• Your task
Find the line with "Retrait 1H, Coursier" in the entries below. Repeat it, every following line, and the line with "RÉTRACTATION SOUS 14", exactly and with nothing added.

[Stored data entries]
----

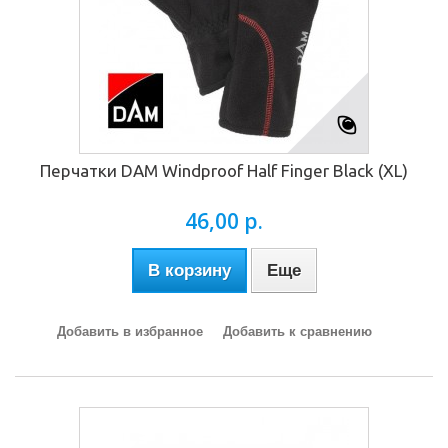
Перчатки DAM Windproof Half Finger Black (XL)
46,00 р.
В корзину
Еще
Добавить в избранное
Добавить к сравнению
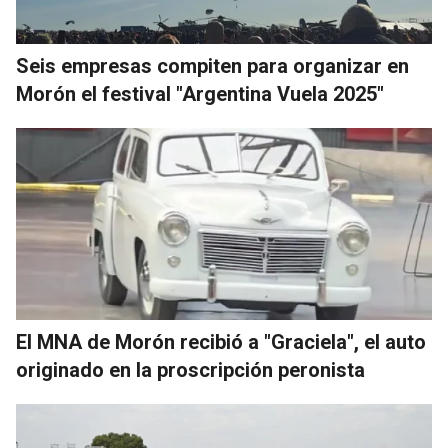
Seis empresas compiten para organizar en
Morón el festival "Argentina Vuela 2025"
El MNA de Morón recibió a "Graciela", el auto
originado en la proscripción peronista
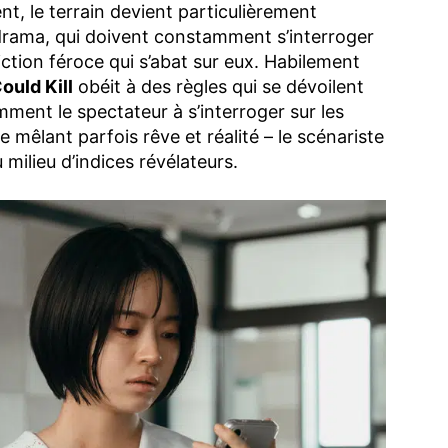
, le terrain devient particulièrement
drama, qui doivent constamment s’interroger
ction féroce qui s’abat sur eux. Habilement
ould Kill
obéit à des règles qui se dévoilent
ment le spectateur à s’interroger sur les
mêlant parfois rêve et réalité – le scénariste
milieu d’indices révélateurs.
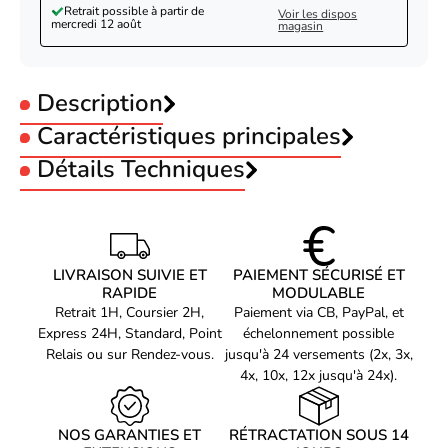
Retrait possible à partir de
Voir les dispos
mercredi 12 août
magasin
Description
Caractéristiques principales
Type :
Détails Techniques
Jet d'encre
Imprimantes compatibles :
R265
RX560
Référence produit
Epson Cartouche Claria T0803 Magenta-
02105686
LIVRAISON SUIVIE ET
PAIEMENT SÉCURISÉ ET
Seconde Vie-Etat Satisfaisant
Référence constructeur
RAPIDE
MODULABLE
C13T080340-ES
Retrait 1H, Coursier 2H,
Paiement via CB, PayPal, et
Express 24H, Standard, Point
échelonnement possible
Voir produits Epson
Relais ou sur Rendez-vous.
jusqu'à 24 versements (2x, 3x,
4x, 10x, 12x jusqu'à 24x).
Voir les consommable imprimante Epson
NOS GARANTIES ET
RÉTRACTATION SOUS 14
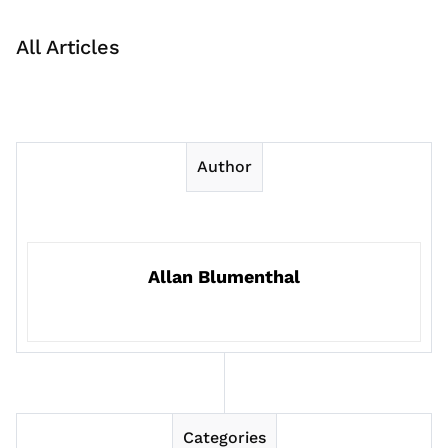
All Articles
Author
Allan Blumenthal
Categories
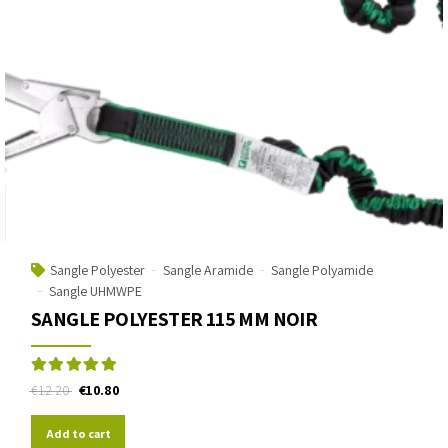
Sangle Polyester
Sangle Aramide
Sangle Polyamide
Sangle UHMWPE
SANGLE POLYESTER 115 MM NOIR
Rated
out of 5
€
12.20
€
10.80
Add to cart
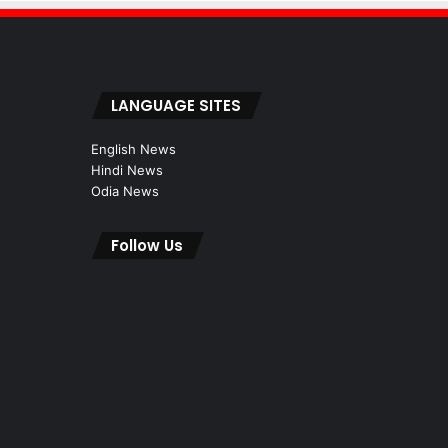
LANGUAGE SITES
English News
Hindi News
Odia News
Follow Us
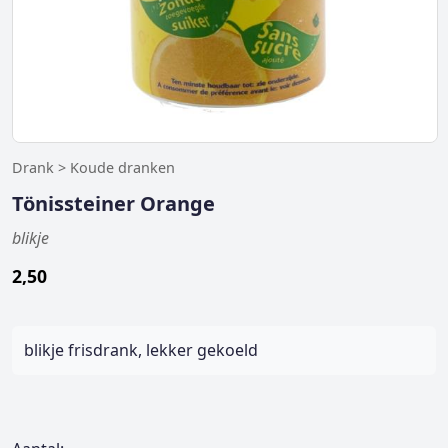
Drank > Koude dranken
Tönissteiner Orange
blikje
2,50
blikje frisdrank, lekker gekoeld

----

• Response
Retrait 1H, Coursier 2H,
Paiement via CB, PayPal, et
Express 24H, Standard, Point
échelonnement possible
Voir produits Epson
Relais ou sur Rendez-vous.
jusqu'à 24 versements (2x, 3x,
4x, 10x, 12x jusqu'à 24x).
Voir les consommable imprimante Epson
NOS GARANTIES ET
RÉTRACTATION SOUS 14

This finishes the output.